▶ [Records for this exercise]
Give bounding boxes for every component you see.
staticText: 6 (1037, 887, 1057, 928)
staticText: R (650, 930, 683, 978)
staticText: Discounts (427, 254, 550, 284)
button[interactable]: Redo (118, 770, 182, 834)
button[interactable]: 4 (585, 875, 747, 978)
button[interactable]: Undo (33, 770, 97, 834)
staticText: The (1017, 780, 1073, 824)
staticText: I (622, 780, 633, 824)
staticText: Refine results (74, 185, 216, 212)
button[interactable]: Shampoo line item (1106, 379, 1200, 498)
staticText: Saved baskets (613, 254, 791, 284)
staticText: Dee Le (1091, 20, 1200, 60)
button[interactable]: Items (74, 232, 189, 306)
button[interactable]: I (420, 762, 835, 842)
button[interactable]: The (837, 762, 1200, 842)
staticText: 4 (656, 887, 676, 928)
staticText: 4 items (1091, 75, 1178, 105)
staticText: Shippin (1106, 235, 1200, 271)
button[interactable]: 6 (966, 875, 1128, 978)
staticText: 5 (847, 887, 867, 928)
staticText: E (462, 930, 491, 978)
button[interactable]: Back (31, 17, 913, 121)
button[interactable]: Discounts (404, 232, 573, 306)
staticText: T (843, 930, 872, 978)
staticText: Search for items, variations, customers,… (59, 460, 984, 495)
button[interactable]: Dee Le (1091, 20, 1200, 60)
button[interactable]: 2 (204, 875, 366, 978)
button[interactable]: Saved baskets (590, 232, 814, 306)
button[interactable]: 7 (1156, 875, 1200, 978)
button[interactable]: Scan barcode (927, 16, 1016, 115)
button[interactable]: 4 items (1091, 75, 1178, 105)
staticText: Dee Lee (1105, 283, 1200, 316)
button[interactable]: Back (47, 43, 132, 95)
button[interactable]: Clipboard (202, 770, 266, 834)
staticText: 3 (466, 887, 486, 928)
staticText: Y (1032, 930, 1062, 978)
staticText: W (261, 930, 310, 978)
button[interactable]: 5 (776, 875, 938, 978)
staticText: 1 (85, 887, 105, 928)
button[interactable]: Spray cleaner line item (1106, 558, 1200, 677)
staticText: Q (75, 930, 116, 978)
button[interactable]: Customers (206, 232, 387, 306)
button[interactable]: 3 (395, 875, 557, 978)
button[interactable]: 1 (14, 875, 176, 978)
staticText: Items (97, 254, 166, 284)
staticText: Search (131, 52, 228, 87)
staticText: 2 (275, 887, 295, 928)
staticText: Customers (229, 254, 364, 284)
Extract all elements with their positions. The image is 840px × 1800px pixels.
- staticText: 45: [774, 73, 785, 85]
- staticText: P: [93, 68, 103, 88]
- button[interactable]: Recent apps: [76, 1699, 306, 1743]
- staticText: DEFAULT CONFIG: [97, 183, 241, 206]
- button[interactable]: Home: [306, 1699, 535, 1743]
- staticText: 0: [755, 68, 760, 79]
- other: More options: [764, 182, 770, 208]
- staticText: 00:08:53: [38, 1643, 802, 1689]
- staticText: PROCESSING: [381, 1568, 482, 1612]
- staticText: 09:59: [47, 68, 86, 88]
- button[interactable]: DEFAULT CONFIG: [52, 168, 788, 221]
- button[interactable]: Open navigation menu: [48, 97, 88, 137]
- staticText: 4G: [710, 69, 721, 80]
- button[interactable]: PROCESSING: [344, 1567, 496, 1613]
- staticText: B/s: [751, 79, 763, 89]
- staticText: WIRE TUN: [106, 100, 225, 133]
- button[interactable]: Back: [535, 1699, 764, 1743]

▶ [Exercise goal]
Go through the entries above and copy every line containing "DEFAULT".

▶ [Result for this task]
- staticText: DEFAULT CONFIG: [97, 183, 241, 206]
- button[interactable]: DEFAULT CONFIG: [52, 168, 788, 221]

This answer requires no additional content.